Elementarteilchen

Michel Houellebecq'in aynı adlı romanından sinemaya Alman yönetmen Oskar Roechler tarafından aktarılmış çarpıcı bir eser Temel Parçacıklar..

Tutkularının esiri bir erkek, tutkularını minimize eden bir başka erkek ve onların aşk kavramıyla olan kavgaları; bu iki erkeğin üvey kardeş olmaları ve annelerinin de aslında bir "kaybeden" olması, seks'e sofistike bir bakış atan filmin bendeki özetidir.. Freudyen açıklamalarım yok, bu sadece bireysel bir fikir yürütmedir.
2006 yapımı filmin oyuncu kadrosu bu sıradışılığın görsele yansıtılmasını gerçekçi kılacak ölçüde iyi: Moritz Bleibtreu, Run Lola Run ve Im Juli'dekinden farklı değil yine. Franka Potente ise çıldırtıcı güzelliği ile onun hakkında sinematografik bir eleştiri yapamıyor oluşumun nedeninini sunuyor beklendiği üzre. Eksper değilim, haddimi bilirim, neyse..
***
İnsan ırkından daha güçlü olan iki şey olabilir bence: Grip virüsü ve sevgisizlik.

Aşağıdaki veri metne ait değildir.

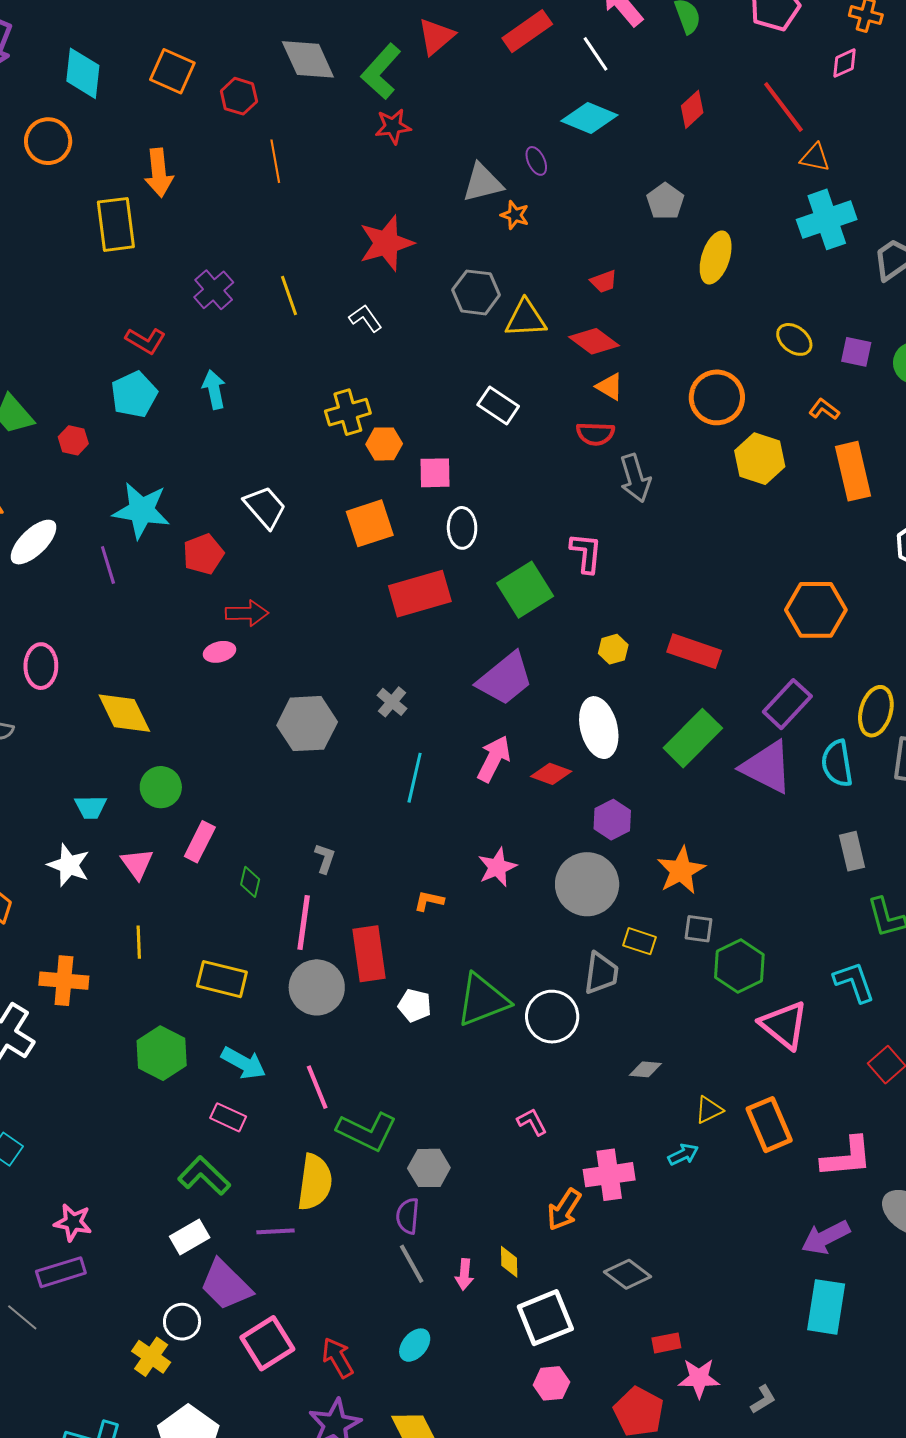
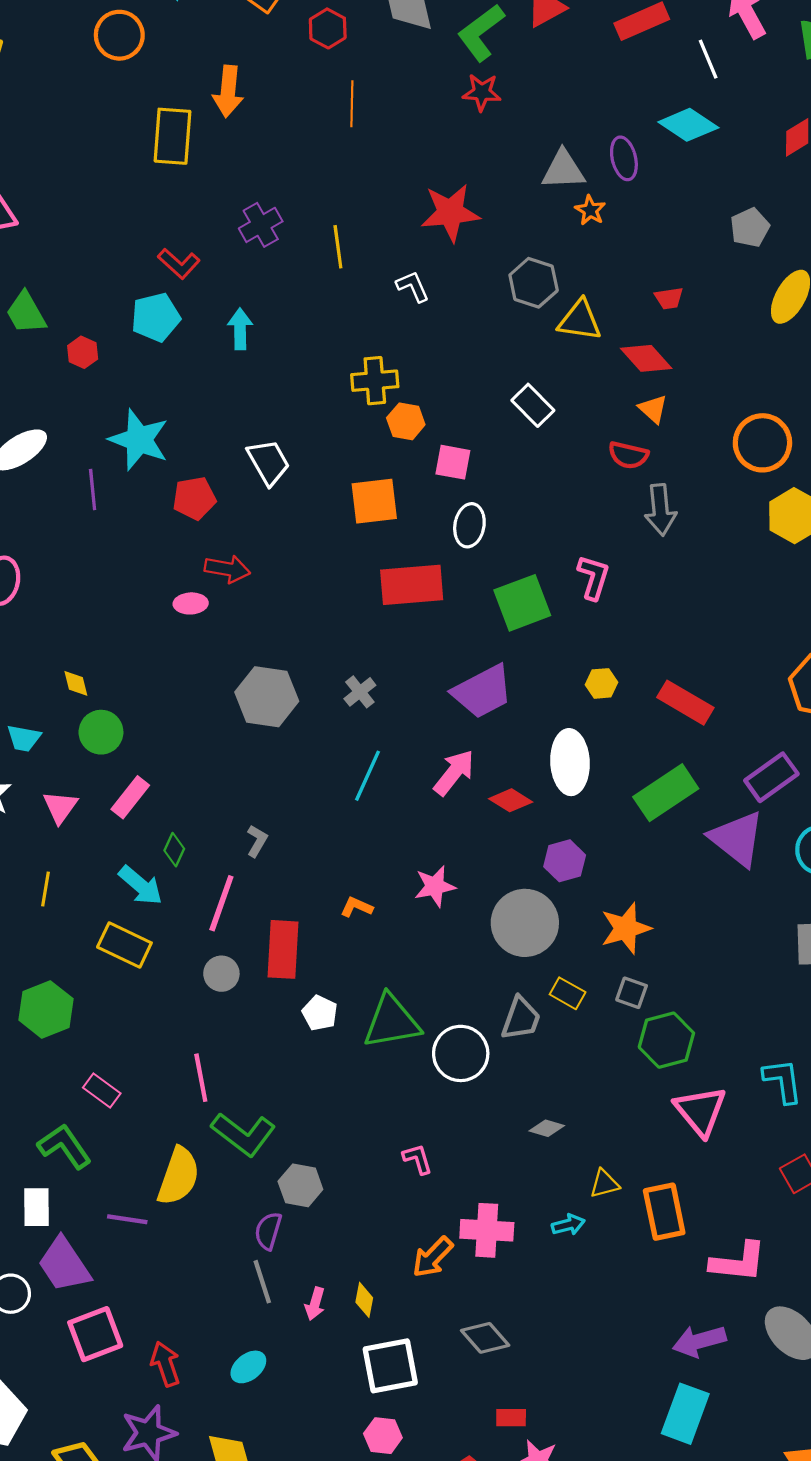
purple ellipse: (536, 161) -> (624, 158), size x1.4
yellow diamond: (124, 713) -> (76, 683), moved, size x0.5
gray circle: (317, 987) -> (221, 974), size x0.6
cyan arrow: (244, 1063) -> (141, 885), moved
white rectangle: (190, 1237) -> (36, 1207), turned -72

113 dk boyunca gördüğünüz tüm o hırpanilik, tabu-tanımazlık, kopukluk da bu yüzden; bizi ilgilendiren o abstre lanet yüzünden: Sevgi yoksunluğu.
***
Çocuğuna uyku ilacı verebilen, öğrencisine penisini gösterebilen biri olarak Bruno, tüm bu karmaşanın merkezinde sevgisizlik olduğunun farkında mıydı değil miydi emin değilim ama;
biyolog kardeş Michael en azından daha munis, daha zararı kendine bir tip ve skandal bir hayatı olduğundan, heyecansız, hareketsiz, herkes gibi..
**
Tanıtmak şöyle dursun; mümkünse tek başınıza izleyin bu filmi. Başrol oyuncusuna En İyi Erkek Oyuncu Ödülü'nü getirdiğini bilerek.. Afiyetle.